According to Kernberg, the end goal of therapy is to eradicate or reduce the individual’s pathological grandiosity through the confrontation of narcissistic temper. Conversely, Kohut promoted a more empathic tactic. According to Kohut, psychotherapists should encourage the individual’s grandiose self. The end goal of treatment is to strengthen the patient’s innately flawed self-structure.

No research has strongly favoured one psychotherapeutic perspective over another. Currently, most therapists employ a method that combines elements of both. The preference is for a moderate technique that combines an empathic understanding of the individual’s need for narcissistic defences with an exhaustive exploration of those defences. Consequently, the clinician should acknowledge the self-preserving role of narcissism in the individual’s day-to-day life. Therefore, therapists should be careful about eradicating narcissistic defences too fast. At the same time, the psychotherapist should aim at helping the individual gain an accurate understanding of their behavioural shortages. 

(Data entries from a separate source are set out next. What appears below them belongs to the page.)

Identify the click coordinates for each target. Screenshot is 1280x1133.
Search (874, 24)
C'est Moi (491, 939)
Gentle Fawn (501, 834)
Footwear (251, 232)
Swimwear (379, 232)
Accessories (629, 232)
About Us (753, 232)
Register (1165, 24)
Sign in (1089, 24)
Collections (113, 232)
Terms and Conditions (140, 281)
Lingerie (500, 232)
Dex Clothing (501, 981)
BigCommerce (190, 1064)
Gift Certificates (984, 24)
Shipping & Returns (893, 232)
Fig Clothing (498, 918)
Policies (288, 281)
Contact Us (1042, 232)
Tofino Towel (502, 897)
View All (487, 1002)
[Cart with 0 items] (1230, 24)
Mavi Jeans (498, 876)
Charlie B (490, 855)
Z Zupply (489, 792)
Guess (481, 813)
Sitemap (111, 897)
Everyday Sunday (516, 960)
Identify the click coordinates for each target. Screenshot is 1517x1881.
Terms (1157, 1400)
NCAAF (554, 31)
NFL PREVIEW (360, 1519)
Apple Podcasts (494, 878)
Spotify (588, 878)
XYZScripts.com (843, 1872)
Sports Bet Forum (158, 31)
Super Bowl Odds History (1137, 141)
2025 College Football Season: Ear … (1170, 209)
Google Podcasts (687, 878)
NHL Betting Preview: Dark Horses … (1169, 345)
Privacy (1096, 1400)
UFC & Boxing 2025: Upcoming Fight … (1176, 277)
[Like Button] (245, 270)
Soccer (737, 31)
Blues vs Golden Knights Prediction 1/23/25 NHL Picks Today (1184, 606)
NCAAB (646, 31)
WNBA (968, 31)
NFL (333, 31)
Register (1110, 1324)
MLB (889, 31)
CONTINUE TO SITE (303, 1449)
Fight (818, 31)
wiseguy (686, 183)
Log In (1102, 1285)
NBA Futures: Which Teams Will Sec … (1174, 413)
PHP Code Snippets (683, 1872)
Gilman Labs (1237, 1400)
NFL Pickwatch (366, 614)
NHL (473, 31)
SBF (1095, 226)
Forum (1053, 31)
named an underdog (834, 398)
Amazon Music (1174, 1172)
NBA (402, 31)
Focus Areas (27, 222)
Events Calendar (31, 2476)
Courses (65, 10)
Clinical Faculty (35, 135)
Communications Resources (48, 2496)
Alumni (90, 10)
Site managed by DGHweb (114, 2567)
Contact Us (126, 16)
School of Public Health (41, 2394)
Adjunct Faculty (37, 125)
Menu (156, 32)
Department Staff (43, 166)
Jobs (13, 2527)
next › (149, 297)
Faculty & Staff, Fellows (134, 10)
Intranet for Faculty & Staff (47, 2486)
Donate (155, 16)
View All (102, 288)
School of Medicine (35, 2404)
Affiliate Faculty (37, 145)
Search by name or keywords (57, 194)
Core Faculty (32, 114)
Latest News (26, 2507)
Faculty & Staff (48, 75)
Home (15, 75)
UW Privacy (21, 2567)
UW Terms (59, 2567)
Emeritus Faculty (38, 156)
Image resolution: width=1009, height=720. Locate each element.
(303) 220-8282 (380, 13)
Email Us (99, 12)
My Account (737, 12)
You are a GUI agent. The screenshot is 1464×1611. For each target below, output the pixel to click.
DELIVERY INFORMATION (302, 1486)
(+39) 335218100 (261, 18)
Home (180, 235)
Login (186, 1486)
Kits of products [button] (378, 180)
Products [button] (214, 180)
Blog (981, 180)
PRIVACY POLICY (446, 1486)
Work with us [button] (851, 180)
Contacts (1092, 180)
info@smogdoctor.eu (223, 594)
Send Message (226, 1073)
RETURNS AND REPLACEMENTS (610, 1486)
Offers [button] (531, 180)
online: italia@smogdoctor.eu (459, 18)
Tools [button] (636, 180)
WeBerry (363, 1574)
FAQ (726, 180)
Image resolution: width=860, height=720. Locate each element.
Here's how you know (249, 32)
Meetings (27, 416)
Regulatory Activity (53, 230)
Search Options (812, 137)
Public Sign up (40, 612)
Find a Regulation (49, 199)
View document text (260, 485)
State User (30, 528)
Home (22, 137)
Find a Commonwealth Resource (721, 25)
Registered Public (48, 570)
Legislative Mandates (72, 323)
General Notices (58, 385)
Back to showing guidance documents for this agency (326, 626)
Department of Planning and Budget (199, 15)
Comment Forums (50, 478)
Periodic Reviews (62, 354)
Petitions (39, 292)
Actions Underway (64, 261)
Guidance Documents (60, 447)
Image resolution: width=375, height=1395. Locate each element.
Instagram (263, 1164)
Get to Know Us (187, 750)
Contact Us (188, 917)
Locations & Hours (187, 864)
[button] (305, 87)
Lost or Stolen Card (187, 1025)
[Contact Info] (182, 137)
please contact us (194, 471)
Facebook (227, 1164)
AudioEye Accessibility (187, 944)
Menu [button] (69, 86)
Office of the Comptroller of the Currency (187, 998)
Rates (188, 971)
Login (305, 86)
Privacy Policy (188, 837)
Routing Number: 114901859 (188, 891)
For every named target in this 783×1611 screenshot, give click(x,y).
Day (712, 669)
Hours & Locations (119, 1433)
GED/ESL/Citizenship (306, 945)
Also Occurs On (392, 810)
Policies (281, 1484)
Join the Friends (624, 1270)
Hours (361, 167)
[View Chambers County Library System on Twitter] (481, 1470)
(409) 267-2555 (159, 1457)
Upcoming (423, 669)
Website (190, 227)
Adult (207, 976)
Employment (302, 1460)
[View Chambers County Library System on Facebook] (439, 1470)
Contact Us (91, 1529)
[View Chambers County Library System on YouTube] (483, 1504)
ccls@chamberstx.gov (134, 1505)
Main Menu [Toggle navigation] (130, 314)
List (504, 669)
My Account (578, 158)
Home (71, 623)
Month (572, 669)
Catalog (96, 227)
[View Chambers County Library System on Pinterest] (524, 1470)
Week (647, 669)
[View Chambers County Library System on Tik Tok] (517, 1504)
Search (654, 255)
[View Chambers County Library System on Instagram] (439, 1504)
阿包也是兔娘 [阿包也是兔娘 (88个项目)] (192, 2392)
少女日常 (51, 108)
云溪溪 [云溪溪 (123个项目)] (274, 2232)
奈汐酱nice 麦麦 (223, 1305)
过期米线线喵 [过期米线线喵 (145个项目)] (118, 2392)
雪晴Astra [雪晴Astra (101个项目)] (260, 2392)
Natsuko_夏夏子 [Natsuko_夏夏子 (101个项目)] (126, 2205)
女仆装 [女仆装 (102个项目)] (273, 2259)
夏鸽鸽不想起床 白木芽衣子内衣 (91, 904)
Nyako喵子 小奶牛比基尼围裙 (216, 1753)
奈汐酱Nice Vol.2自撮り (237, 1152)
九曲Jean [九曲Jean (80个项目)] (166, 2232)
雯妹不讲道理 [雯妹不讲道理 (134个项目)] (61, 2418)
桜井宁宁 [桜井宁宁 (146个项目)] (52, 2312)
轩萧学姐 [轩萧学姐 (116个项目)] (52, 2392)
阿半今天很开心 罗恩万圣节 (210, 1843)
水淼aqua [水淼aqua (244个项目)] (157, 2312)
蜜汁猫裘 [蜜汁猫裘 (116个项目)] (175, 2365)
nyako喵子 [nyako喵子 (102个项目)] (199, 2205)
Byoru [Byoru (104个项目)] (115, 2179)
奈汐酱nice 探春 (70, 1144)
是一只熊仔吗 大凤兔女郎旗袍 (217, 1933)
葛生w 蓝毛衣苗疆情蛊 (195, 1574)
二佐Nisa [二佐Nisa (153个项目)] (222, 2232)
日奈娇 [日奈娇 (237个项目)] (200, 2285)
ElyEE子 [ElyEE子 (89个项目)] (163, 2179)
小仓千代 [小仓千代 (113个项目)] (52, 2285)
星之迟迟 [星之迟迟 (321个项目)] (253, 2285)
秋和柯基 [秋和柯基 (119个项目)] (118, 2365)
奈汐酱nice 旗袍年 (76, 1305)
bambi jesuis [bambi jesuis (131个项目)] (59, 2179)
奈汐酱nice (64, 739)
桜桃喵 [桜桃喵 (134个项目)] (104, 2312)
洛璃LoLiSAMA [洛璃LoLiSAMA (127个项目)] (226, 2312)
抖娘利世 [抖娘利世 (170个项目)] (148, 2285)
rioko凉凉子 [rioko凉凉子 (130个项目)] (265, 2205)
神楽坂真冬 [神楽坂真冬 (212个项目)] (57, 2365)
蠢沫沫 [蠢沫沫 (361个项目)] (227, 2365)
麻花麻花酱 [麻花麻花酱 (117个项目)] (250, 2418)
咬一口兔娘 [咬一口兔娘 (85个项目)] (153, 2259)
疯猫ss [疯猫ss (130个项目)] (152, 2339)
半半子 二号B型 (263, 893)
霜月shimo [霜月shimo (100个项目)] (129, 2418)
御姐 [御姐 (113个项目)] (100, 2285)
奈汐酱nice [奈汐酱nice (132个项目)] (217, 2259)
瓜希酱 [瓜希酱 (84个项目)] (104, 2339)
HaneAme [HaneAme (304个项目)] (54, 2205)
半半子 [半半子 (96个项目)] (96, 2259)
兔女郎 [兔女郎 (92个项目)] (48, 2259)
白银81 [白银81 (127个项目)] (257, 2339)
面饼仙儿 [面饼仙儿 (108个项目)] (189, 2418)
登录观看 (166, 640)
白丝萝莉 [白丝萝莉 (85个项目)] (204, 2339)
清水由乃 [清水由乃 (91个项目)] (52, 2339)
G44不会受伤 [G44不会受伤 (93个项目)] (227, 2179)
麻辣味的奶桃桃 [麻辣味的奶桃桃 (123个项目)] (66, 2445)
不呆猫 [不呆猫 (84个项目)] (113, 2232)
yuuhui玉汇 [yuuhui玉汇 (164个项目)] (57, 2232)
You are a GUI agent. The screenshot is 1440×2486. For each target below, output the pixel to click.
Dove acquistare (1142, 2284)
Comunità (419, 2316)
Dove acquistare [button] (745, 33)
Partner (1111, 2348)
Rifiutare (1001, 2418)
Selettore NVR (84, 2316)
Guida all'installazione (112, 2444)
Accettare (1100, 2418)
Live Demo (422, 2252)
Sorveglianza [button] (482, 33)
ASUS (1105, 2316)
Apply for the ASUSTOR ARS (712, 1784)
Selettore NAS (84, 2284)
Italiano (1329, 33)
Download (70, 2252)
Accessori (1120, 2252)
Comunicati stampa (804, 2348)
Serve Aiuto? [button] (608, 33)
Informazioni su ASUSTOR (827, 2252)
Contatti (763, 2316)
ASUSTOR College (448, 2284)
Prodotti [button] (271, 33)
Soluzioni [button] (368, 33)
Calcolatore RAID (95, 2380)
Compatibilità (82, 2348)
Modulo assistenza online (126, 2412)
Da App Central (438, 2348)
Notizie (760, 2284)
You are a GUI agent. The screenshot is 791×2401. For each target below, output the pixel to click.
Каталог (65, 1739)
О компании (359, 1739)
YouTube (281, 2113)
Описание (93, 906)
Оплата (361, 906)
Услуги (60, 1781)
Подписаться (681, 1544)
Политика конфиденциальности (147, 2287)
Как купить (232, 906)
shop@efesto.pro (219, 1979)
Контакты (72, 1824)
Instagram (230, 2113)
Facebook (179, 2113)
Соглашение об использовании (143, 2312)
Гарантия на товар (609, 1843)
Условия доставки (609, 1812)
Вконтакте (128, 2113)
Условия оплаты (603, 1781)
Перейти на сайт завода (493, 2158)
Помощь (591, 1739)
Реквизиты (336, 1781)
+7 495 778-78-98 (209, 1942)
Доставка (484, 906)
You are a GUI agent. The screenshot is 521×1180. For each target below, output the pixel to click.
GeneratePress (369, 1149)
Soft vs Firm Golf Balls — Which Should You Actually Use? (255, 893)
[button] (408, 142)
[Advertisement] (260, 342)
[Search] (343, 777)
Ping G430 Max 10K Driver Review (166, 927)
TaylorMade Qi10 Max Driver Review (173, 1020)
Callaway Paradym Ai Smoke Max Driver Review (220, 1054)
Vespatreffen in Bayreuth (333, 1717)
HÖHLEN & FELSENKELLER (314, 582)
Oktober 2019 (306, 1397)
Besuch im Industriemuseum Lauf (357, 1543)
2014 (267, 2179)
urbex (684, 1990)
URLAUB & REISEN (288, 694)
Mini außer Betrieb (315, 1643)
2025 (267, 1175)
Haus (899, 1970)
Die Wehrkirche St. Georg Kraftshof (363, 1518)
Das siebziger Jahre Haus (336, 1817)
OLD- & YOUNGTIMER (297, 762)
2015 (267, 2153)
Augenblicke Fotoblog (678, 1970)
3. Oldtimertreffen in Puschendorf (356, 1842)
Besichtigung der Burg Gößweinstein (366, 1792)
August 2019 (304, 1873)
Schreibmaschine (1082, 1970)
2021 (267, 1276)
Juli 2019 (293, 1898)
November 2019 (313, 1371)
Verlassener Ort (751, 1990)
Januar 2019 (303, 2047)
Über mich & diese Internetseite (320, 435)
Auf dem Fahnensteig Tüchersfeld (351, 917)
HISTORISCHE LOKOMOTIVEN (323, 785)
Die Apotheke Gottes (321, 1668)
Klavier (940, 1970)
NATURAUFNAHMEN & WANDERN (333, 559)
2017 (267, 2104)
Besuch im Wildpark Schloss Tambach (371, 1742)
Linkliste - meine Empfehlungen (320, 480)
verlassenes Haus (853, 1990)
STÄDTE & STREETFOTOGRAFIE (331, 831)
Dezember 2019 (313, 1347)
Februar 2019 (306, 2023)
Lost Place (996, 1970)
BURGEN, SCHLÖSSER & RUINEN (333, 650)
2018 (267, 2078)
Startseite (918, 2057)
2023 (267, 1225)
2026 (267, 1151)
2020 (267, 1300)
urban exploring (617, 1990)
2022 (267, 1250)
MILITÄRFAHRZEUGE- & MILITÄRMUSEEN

Cognitive Behaviour Therapy (CBT) also benefits narcissistic patients. A specific form of CBT, schema-focused therapy, focuses on fixing narcissistic schemas and dysfunctional coping strategies. This intensive therapy encourages narcissistic personalities to identify and challenge cognitive distortions (e.g. black-and-white thinking) and dysfunctional core beliefs.

Pharmacological therapy 

No specific pharmacological treatment for narcissism or other personality disorders exists. However, psychiatrists may prescribe some psychiatric medications (e.g. antidepressants, mood stabilisers, antipsychotics), which may help alleviate symptoms related to the disorder (e.g. anxiety, poor impulse control, depression, transient psychosis).

Conclusion

The main characteristics of NPD are the need for admiration, grandiosity and lack of empathy. These distinctive patterns can affect an individual’s daily functioning and interpersonal relationships in an overwhelmingly adverse manner.

Treatment for narcissism usually involves individual psychoanalytic psychotherapy and schema-focused therapy. Psychiatric medications may also help improve some symptoms associated with NPD.